Automated Toolmaking System Accelerates Development for Leading Medical Device Solution Provider
Imagine if a medical device development team could essentially de-risk early development work when bringing a new device to market? How much time could you save and risk could you minimize if you could prototype your product with a production-grade injection molding tool — without the long lead times and high costs typically associated with production tooling?
In a recent webinar hosted by Medical Product Outsourcing, Luke Thiele, Engineering Manager, Spectrum Plastics Group, a DuPont Business, and Ethan Rejto, Director of Marketing, Mantle Inc., discuss how this wishful thinking has become a reality. With the help of Mantle’s automated toolmaking technology, Spectrum is now able to print fast tooling to represent final production processes with H13 tool steel at a rate that is 40 percent faster than traditional toolmaking processes. The innovation doesn’t stop there. Spectrum will soon expand its capabilities to include printing stainless steel for tooling, opening new possibilities for even more durable, corrosion-resistant tools tailored to demanding medical manufacturing environments. And that translates into faster time-to-market for Spectrum’s customers.
Steel tooling is the standard for producing parts in final production due to its durability and precision, but it is expensive and time-consuming to fabricate. This limits its use in early development stages. Instead, teams typically turn to plastic 3D printing, plastic machining, or aluminum prototype tooling to create prototype parts. However, these methods differ from the steel tooling used in final production, and can therefore introduce risks that may compromise part performance and manufacturability during final production.
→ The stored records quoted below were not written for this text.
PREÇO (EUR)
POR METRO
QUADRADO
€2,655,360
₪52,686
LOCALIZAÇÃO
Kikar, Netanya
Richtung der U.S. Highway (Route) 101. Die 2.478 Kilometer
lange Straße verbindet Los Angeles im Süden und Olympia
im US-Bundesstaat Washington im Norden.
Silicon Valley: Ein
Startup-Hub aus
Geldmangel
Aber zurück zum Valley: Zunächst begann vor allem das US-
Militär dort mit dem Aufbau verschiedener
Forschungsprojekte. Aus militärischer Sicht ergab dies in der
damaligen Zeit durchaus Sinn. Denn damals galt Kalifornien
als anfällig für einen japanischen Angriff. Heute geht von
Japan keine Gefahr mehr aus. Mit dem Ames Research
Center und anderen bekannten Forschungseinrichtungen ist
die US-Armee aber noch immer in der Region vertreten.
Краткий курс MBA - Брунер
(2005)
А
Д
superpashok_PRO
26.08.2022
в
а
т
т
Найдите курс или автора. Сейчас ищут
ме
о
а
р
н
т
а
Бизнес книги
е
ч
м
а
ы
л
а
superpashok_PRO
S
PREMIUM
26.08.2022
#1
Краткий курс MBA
Spectrum saw a solution to this challenge and the potential for huge savings by introducing steel tooling early in the development process. If engineers could validate end-use material with production grade tooling, as well as validate the manufacturing process, they could save their customers weeks to months of precious time. As a full-service provider for the development and manufacturing of critical polymer-based components and finished devices for medical and other demanding applications, finding ways to eliminate costly and time-consuming steps throughout the development process is a top priority for Spectrum. But this medical device manufacturer needed a partner to help remove the most time-consuming and expensive steps of a tool build. And this partner would have to be able to produce metal tooling that could excel at handling the intricate shapes, designs, and dimensional requirements of its customers’ medical devices. 
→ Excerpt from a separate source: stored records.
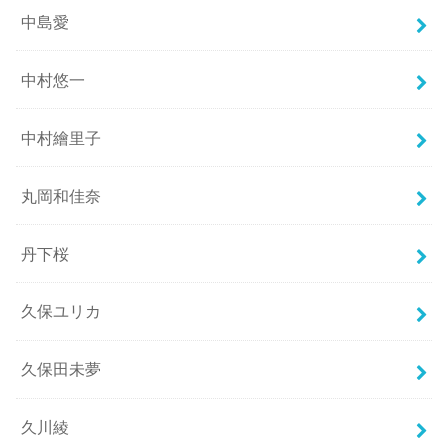
中島愛
中村悠一
中村繪里子
丸岡和佳奈
丹下桜
久保ユリカ
久保田未夢
久川綾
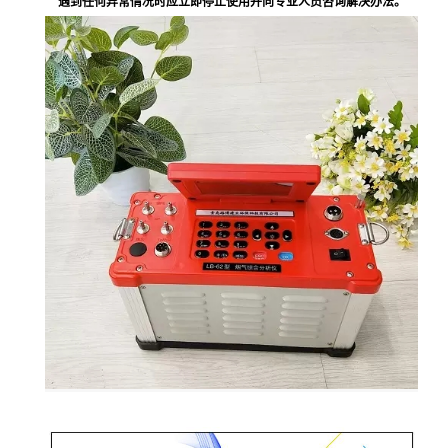
遇到任何异常情况时应立即停止使用并向专业人员咨询解决办法。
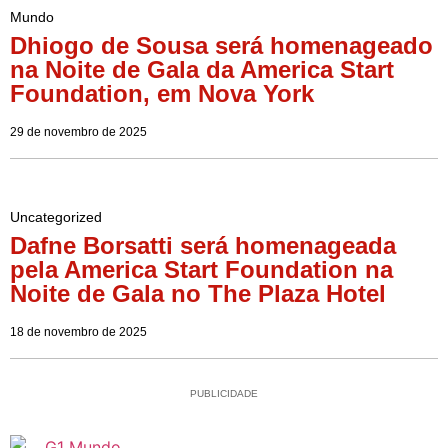
Mundo
Dhiogo de Sousa será homenageado
na Noite de Gala da America Start
Foundation, em Nova York
29 de novembro de 2025
Uncategorized
Dafne Borsatti será homenageada
pela America Start Foundation na
Noite de Gala no The Plaza Hotel
18 de novembro de 2025
PUBLICIDADE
Image: Conventional toolmaking vs. toolmaking with Mantle’s technology
That’s why Spectrum turned to Mantle Inc., the only solution provider today that offers metal 3D printing explicitly built for precision tooling. Mantle’s printer automates the production of precision tooling and delivers the accuracy, finish, and steel properties required for demanding tooling applications. Tools made with Mantle have molded millions of parts while reducing lead times, cutting costs, and solving labor shortages.
Mantle’s 3D printer prints, shapes, and sinters precision parts from a CAD file at a fraction of the time and cost of conventional manufacturing. Conventional precision part manufacturing is a lengthy process involving many complex steps, and existing metal 3D printing technologies produce rough, poor- tolerance parts that require costly and time-consuming post-processing. Mantle’s solution eliminates these steps and produces precision parts by combining both rough part creation and precision finishing into a single hybrid process:
1. The process starts with Mantle’s patented flowable metal pastes (FMPs). Metal particles are suspended in a liquid carrier to ensure safe handling and uniform particle distribution.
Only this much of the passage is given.